Task prompt ::
When you spot the word "tree" in a line of the data below, copy that line.

###

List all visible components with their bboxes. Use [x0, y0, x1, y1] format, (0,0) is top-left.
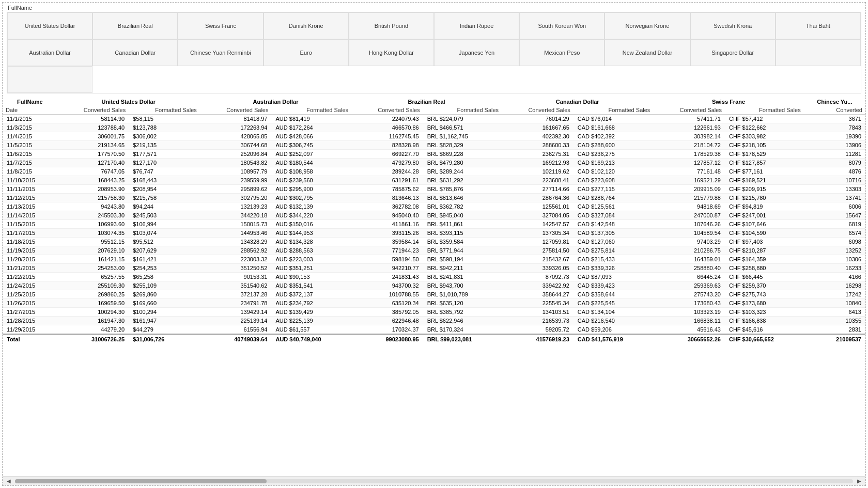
table-cell: 269860.25	[57, 290, 129, 299]
header-row-subs: Date Converted Sales Formatted Sales Con…	[3, 106, 865, 115]
table-cell: 3671	[804, 115, 865, 123]
table-cell: BRL $289,244	[423, 167, 502, 176]
table-cell: 169212.93	[502, 159, 574, 167]
table-cell: 11281	[804, 150, 865, 159]
table-cell: $100,294	[129, 308, 200, 317]
table-row: 11/10/2015168443.25$168,443239559.99AUD …	[3, 176, 865, 185]
table-cell: CAD $161,668	[574, 123, 654, 132]
table-row: 11/19/2015207629.10$207,629288562.92AUD …	[3, 246, 865, 255]
table-cell: $207,629	[129, 246, 200, 255]
table-cell: AUD $61,557	[271, 325, 351, 335]
table-cell: 76747.05	[57, 167, 129, 176]
table-row: 11/20/2015161421.15$161,421223003.32AUD …	[3, 255, 865, 264]
table-cell: 17242	[804, 290, 865, 299]
table-cell: 11/17/2015	[3, 229, 57, 238]
col-group-brl: Brazilian Real	[351, 98, 502, 106]
table-cell: BRL $466,571	[423, 123, 502, 132]
table-cell: 306744.68	[200, 141, 272, 150]
table-cell: 943700.32	[351, 281, 423, 290]
currency-cell-row2: Euro	[264, 39, 349, 66]
table-row: 11/4/2015306001.75$306,002428065.85AUD $…	[3, 132, 865, 141]
table-cell: BRL $241,831	[423, 273, 502, 281]
table-cell: 76014.29	[502, 115, 574, 123]
table-cell: 107646.26	[653, 220, 725, 229]
table-cell: 11/11/2015	[3, 185, 57, 194]
table-cell: CAD $223,608	[574, 176, 654, 185]
col-group-cad: Canadian Dollar	[502, 98, 653, 106]
col-brl-fmt: Formatted Sales	[423, 106, 502, 115]
scroll-right-arrow[interactable]: ▶	[855, 478, 863, 484]
table-cell: 11/18/2015	[3, 238, 57, 246]
table-cell: 275814.50	[502, 246, 574, 255]
table-row: 11/28/2015161947.30$161,947225139.14AUD …	[3, 317, 865, 325]
table-cell: 216539.73	[502, 317, 574, 325]
total-cell: BRL $99,023,081	[423, 334, 502, 344]
table-cell: $245,503	[129, 211, 200, 220]
table-cell: BRL $813,646	[423, 194, 502, 202]
table-cell: 127170.40	[57, 159, 129, 167]
table-body: 11/1/201558114.90$58,11581418.97AUD $81,…	[3, 115, 865, 335]
table-cell: 13906	[804, 141, 865, 150]
col-usd-conv: Converted Sales	[57, 106, 129, 115]
scroll-thumb[interactable]	[15, 479, 267, 483]
table-cell: 245503.30	[57, 211, 129, 220]
table-cell: 6574	[804, 229, 865, 238]
data-table-section[interactable]: FullName United States Dollar Australian…	[3, 98, 865, 476]
table-cell: 479279.80	[351, 159, 423, 167]
table-cell: 11/4/2015	[3, 132, 57, 141]
table-cell: 393115.26	[351, 229, 423, 238]
scroll-left-arrow[interactable]: ◀	[5, 478, 13, 484]
table-cell: CAD $286,764	[574, 194, 654, 202]
table-cell: 225139.14	[200, 317, 272, 325]
table-cell: 223003.32	[200, 255, 272, 264]
fullname-label: FullName	[7, 5, 861, 11]
table-cell: 134328.29	[200, 238, 272, 246]
table-cell: 241831.43	[351, 273, 423, 281]
main-container: FullName United States DollarBrazilian R…	[2, 2, 866, 486]
scroll-track[interactable]	[15, 479, 853, 483]
currency-cell-row2: New Zealand Dollar	[605, 39, 690, 66]
table-cell: 13303	[804, 185, 865, 194]
table-cell: 372137.28	[200, 290, 272, 299]
table-cell: AUD $239,560	[271, 176, 351, 185]
table-cell: 11/28/2015	[3, 317, 57, 325]
table-cell: 11/15/2015	[3, 220, 57, 229]
table-cell: 945040.40	[351, 211, 423, 220]
table-cell: AUD $428,066	[271, 132, 351, 141]
table-cell: 161421.15	[57, 255, 129, 264]
table-cell: 828328.98	[351, 141, 423, 150]
table-cell: 103074.35	[57, 229, 129, 238]
table-cell: BRL $631,292	[423, 176, 502, 185]
table-cell: 144953.46	[200, 229, 272, 238]
table-cell: BRL $669,228	[423, 150, 502, 159]
table-row: 11/8/201576747.05$76,747108957.79AUD $10…	[3, 167, 865, 176]
table-cell: CAD $225,545	[574, 299, 654, 308]
col-aud-conv: Converted Sales	[200, 106, 272, 115]
table-cell: AUD $225,139	[271, 317, 351, 325]
table-cell: AUD $139,429	[271, 308, 351, 317]
table-cell: 81418.97	[200, 115, 272, 123]
table-cell: 106993.60	[57, 220, 129, 229]
table-cell: $95,512	[129, 238, 200, 246]
table-row: 11/11/2015208953.90$208,954295899.62AUD …	[3, 185, 865, 194]
horizontal-scrollbar[interactable]: ◀ ▶	[3, 476, 865, 485]
currency-cell-row1: South Korean Won	[519, 12, 605, 39]
table-row: 11/14/2015245503.30$245,503344220.18AUD …	[3, 211, 865, 220]
table-cell: 11/26/2015	[3, 299, 57, 308]
table-cell: CHF $97,403	[725, 238, 804, 246]
table-cell: $123,788	[129, 123, 200, 132]
table-cell: 11/1/2015	[3, 115, 57, 123]
table-cell: 210286.75	[653, 246, 725, 255]
table-cell: 10306	[804, 255, 865, 264]
table-cell: 239559.99	[200, 176, 272, 185]
table-cell: AUD $288,563	[271, 246, 351, 255]
table-row: 11/7/2015127170.40$127,170180543.82AUD $…	[3, 159, 865, 167]
currency-cell-row2: Singapore Dollar	[690, 39, 776, 66]
table-row: 11/21/2015254253.00$254,253351250.52AUD …	[3, 264, 865, 273]
col-cad-fmt: Formatted Sales	[574, 106, 654, 115]
table-cell: BRL $828,329	[423, 141, 502, 150]
table-cell: CAD $275,814	[574, 246, 654, 255]
table-cell: AUD $295,900	[271, 185, 351, 194]
table-cell: 90153.31	[200, 273, 272, 281]
table-cell: 45616.43	[653, 325, 725, 335]
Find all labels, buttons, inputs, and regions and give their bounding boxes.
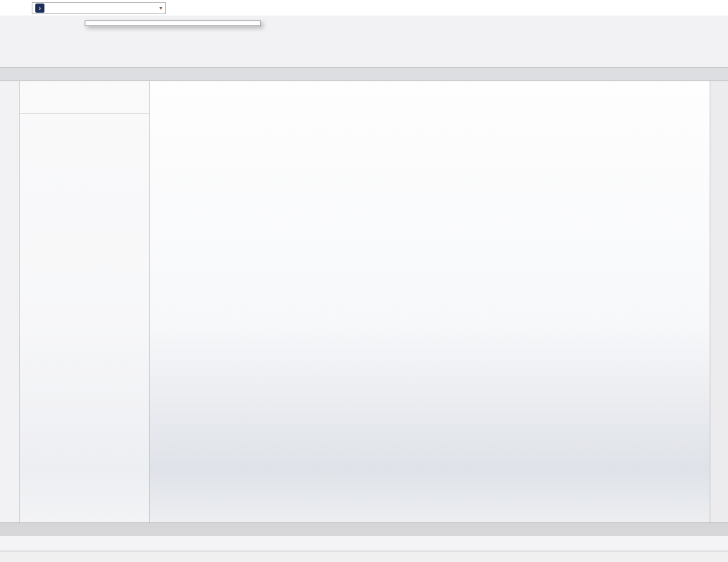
left-toolbar [0,81,20,522]
title-bar: › ▾ [0,0,728,16]
search-logo-icon: › [35,4,44,13]
bottom-tab-bar [0,522,728,535]
workspace [0,81,728,522]
search-input[interactable] [48,4,159,12]
task-pane [710,81,728,522]
search-box[interactable]: › ▾ [32,2,166,14]
file-menu [85,20,261,26]
solidworks-window: › ▾ [0,0,728,562]
status-bar [0,551,728,562]
featuremanager-panel [20,81,150,522]
search-caret-icon[interactable]: ▾ [159,5,162,11]
panel-tabs [20,81,149,98]
tree-filter-row [20,98,149,114]
feature-tree [20,114,149,115]
selection-filter-toolbar [0,535,728,551]
ribbon-tab-row [0,68,728,81]
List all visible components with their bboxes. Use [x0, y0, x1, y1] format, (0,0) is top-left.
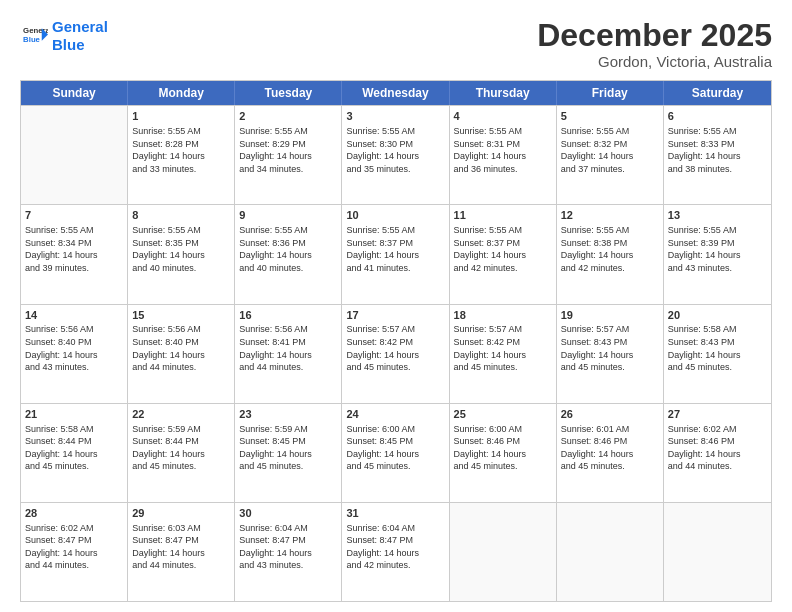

###

Response to the task ::
tree-filter-row [20,98,149,114]
feature-tree [20,114,149,115]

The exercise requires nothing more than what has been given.